Kubernetes Tips and Tricks — Health Checks

Published in

Hitachi Solutions Braintrust

5 min readNov 17, 2020

As an Orchestration Engine, Kubernetes can seem like absolute magic at times. The ability of this system to keep your services up and available with minimal human intervention is just short of miraculous for those of us who have struggled through maintaining production systems. However, the magic definitely has some sleight of hand behind the scenes, and two of the key tricks in the bag are Readiness Probes and Liveness Probes (there are also Startup Probes, which I will touch on briefly).

Probes

In the Kubernetes world, a probe is, more or less, a periodic call to some endpoint within a container and then tracks the success or failure of those calls. When subsequent calls fail, some action may be triggered by a probe. When the probe has subsequent successes after the failure event, some other action may be triggered. The three kinds of Probes that Kubernetes defines are Readiness Probes, Liveness Probes and Startup Probes.

Readiness Probe

A Readiness Probe is used to determine if a container is in a state to accept traffic. When this probe is successful, the load balancer allows traffic into this container. When it fails, traffic is halted to this container. As a real life example, I had a service that was responsible for generating large documents on the fly for users. This process was extremely processor and memory intensive, and could very quickly lead to a service becoming non-responsive. The last thing we wanted was for the containers for this service to receive traffic when it was under heavy use. We configured a readiness probe that was on a fairly short interval (15s) and with a very low failure threshold (two failures). This meant that should the service become overloaded, within 16–29 seconds all traffic to it would be shut down. While that seems like a long window, with round robin requests, and the frequency of use of the service, it was more than sufficient to shut down traffic until the service was no longer under heavy use.

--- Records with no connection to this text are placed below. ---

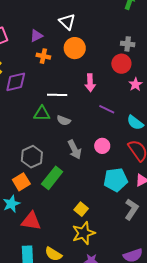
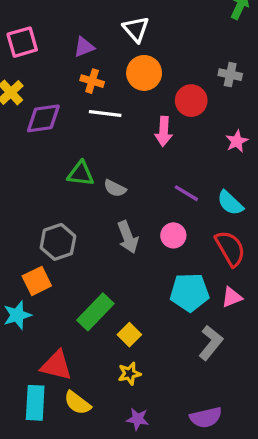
red circle: (121, 64) -> (191, 101), moved
white line: (57, 95) -> (105, 114), moved
purple line: (107, 109) -> (186, 193), moved
green rectangle: (52, 178) -> (95, 312), moved
red triangle: (31, 221) -> (56, 365), moved
yellow star: (84, 233) -> (129, 374), size x0.6

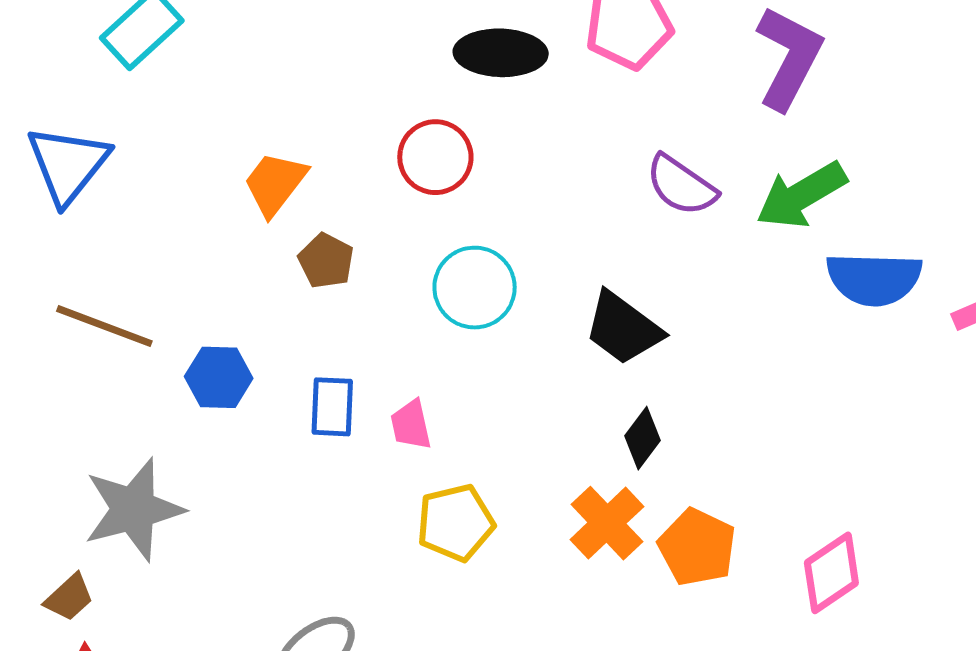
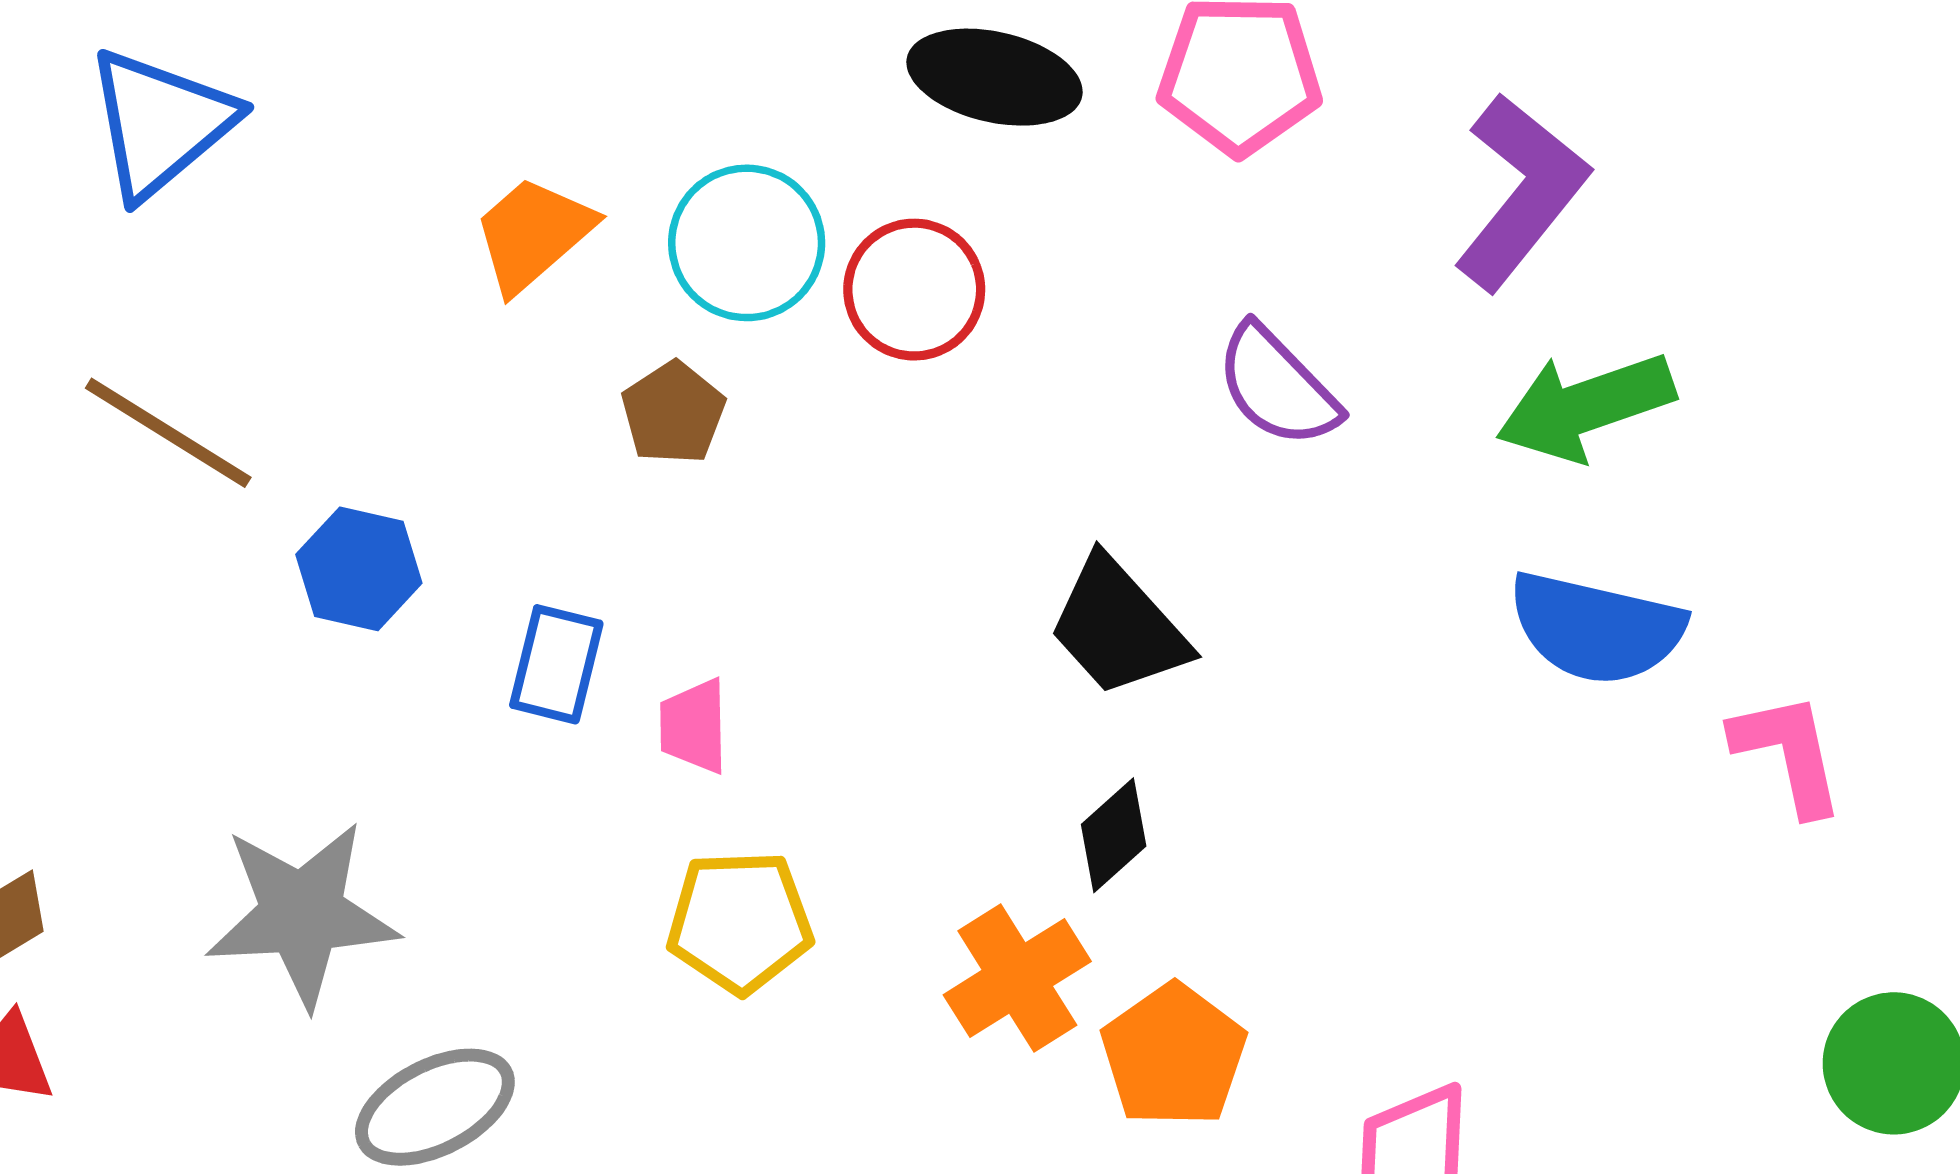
red circle: (435, 157) -> (914, 290), moved
green arrow: (801, 195) -> (1585, 407), moved
brown pentagon: (326, 261) -> (673, 413), moved
cyan circle: (475, 288) -> (747, 243), moved
gray star: (134, 509) -> (302, 914), moved

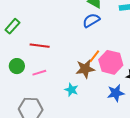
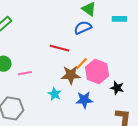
red line: (40, 46) -> (59, 48), moved
blue star: (116, 93) -> (84, 100), moved

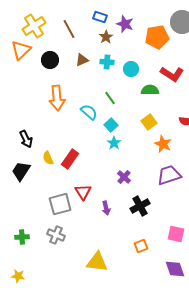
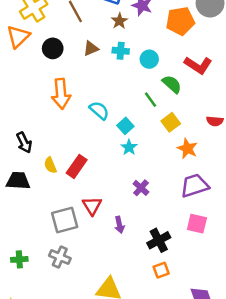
green semicircle: (150, 90) -> (172, 84), turned 42
green line: (110, 98) -> (150, 100), moved
black trapezoid: (21, 171) -> (18, 181), turned 60
black cross: (140, 206) -> (159, 240), moved
pink square: (176, 234) -> (197, 224), moved

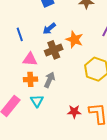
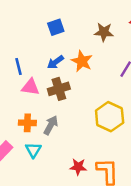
orange star: (74, 39) -> (82, 61), moved
pink triangle: (30, 59) -> (30, 87), moved

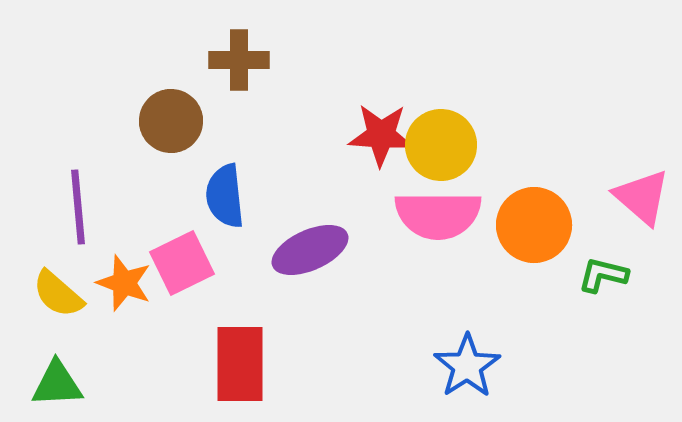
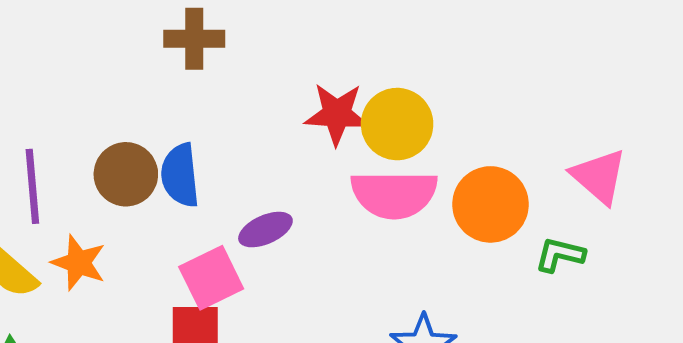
brown circle: (171, 121) -> (126, 174), moved
purple ellipse: (310, 250) -> (265, 230), size x0.7
pink square: (182, 263) -> (211, 278), moved

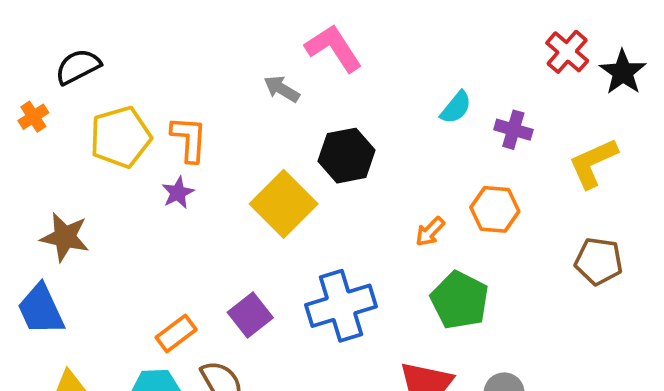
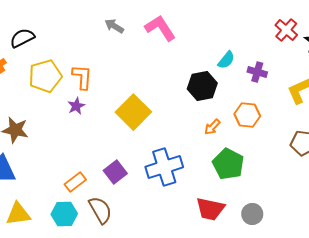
gray arrow: (282, 89) -> (114, 26), moved
black hexagon: (347, 156) -> (202, 86), moved

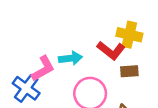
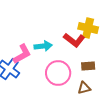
brown rectangle: (129, 71) -> (88, 66), moved

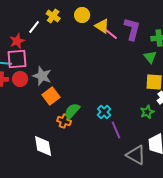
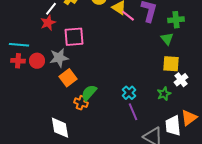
red star: (17, 41) -> (48, 23), moved
pink square: (17, 59) -> (74, 37), moved
gray star: (42, 76) -> (59, 58), turned -30
cyan cross: (104, 112) -> (129, 93), moved

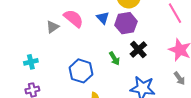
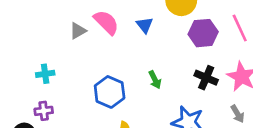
purple hexagon: (126, 23) -> (203, 33), moved
black cross: (138, 50) -> (206, 78), moved, turned -30

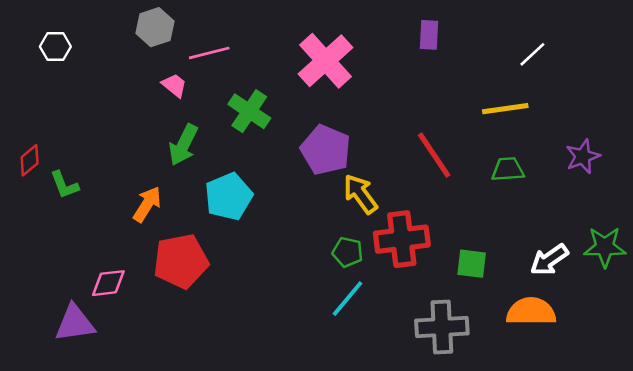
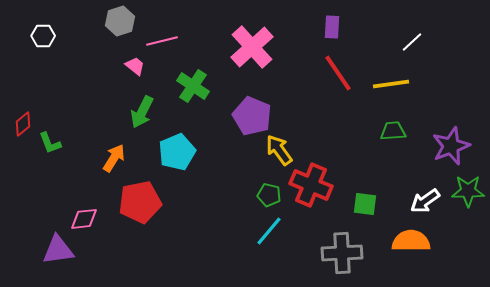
red line: (434, 155) -> (338, 73), moved
purple star: (583, 156) -> (451, 146), moved, size x1.4
red cross: (402, 239) -> (311, 185), turned 30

This probe will only cause the container to be removed from the load balancer; it will never cause the container to be restarted by itself.

Liveness Probe

The Liveness Probe is designed to determine if the container is healthy or needs to be restarted. When it fails, the container is flagged to be restarted. Even if you never expect your containers to get into a state where they need to be restarted, you should always define a Liveness Probe with a general health check on any dependencies or anything important. To go back to my previous example, the service that generated those documents also had memory problems. Often it would leak memory sufficiently that it should be restarted about once a week to remain healthy. In our health check endpoint that the Liveness Probe was pointed at, we had several checks. It initially checked memory usage, and if memory exceeded a threshold, it would fail the Liveness Probe. Additionally, after one week of alive time, the container would trigger a failure in the Liveness Probe so that even the slow memory leaks were resolved. Finally, we did a check that the Database was accessible.

When the Liveness Probe fails, the container will restart. These probes are vital to keeping the service in a healthy state.

Startup Probe

There’s a third, special kind of probe called a Startup Probe. This probe is run at the initial start of the container, and gives a maximum startup time before Kubernetes even bothers with Liveness and Readiness checks. Sometimes services have long spin-up times. This isn’t ideal, and should probably be remedied, but until that can happen, you can use Startup Probes to ensure services have enough time to get running before Liveness and Readiness Probes begin to be run.

Similar to the above stories, I had a service that, on a new deployment, had to validate some database values and crunch them into a table if there was a discrepancy. At the time, I did not know about Startup Probes, so instead I used the initialDelaySeconds variable on my probes to have them wait to even start trying to call the health checks. However, this meant thif the container failed to start, I was still waiting the full length of that delay plus however many failures it was set to, potentially wasting several minutes on a bad start.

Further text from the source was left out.